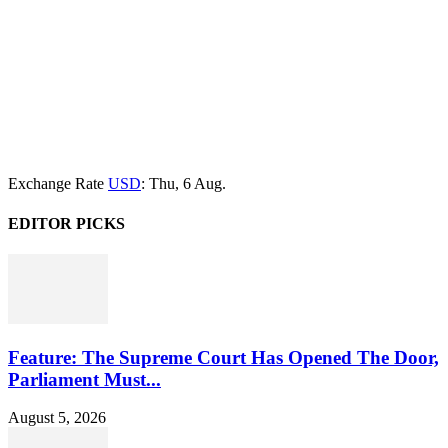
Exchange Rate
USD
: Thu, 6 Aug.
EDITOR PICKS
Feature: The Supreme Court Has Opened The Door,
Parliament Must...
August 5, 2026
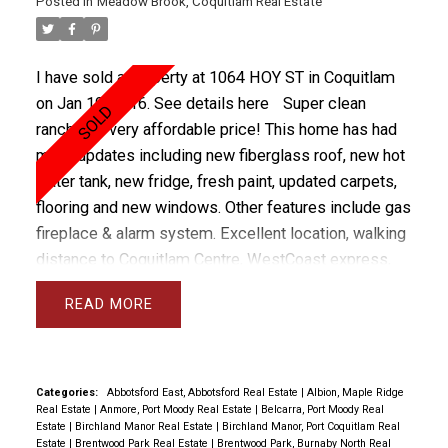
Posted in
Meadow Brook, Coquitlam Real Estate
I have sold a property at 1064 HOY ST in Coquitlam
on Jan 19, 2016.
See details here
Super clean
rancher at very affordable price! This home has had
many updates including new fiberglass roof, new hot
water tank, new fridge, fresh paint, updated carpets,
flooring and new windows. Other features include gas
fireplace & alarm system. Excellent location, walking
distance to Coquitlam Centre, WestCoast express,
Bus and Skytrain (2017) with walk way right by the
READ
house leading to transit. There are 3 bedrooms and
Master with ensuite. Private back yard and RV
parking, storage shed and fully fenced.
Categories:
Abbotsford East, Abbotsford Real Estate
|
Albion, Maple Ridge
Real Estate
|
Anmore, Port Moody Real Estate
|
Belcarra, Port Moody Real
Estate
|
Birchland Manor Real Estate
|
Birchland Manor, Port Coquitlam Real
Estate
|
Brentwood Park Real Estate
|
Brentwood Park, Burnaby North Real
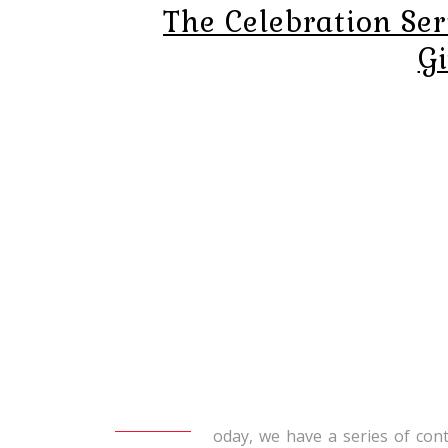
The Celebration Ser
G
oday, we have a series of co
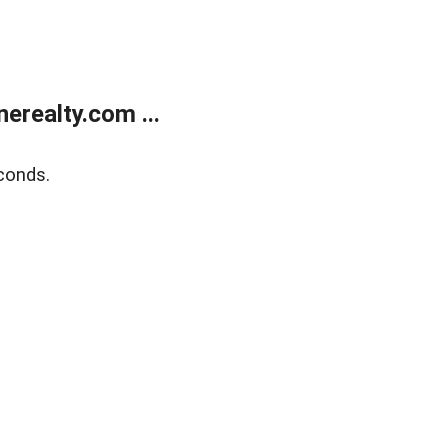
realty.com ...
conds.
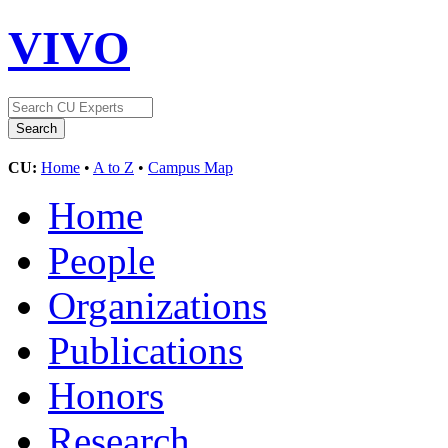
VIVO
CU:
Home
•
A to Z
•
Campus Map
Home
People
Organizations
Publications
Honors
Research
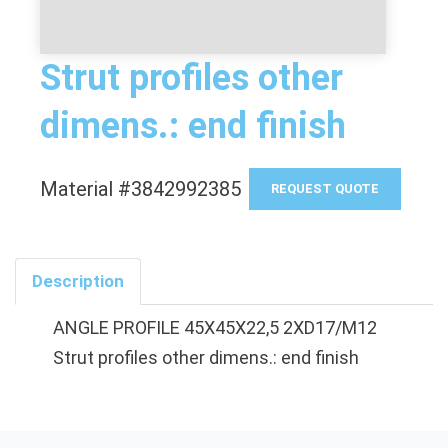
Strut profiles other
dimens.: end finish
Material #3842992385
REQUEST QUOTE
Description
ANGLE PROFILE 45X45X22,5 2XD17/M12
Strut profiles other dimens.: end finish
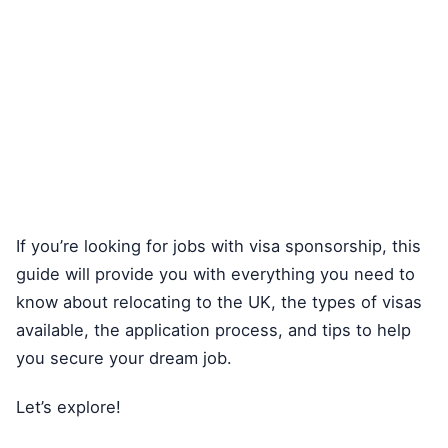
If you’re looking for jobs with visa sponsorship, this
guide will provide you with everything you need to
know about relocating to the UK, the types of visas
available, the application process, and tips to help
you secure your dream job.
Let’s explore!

■ ■ ■ ■ ■ ■ ■

_WORK TO COMPLETE_
Search the data above for the word "profiles" and show every line that has it.

_SOLUTION FOR THIS TASK_
Strut profiles other
Strut profiles other dimens.: end finish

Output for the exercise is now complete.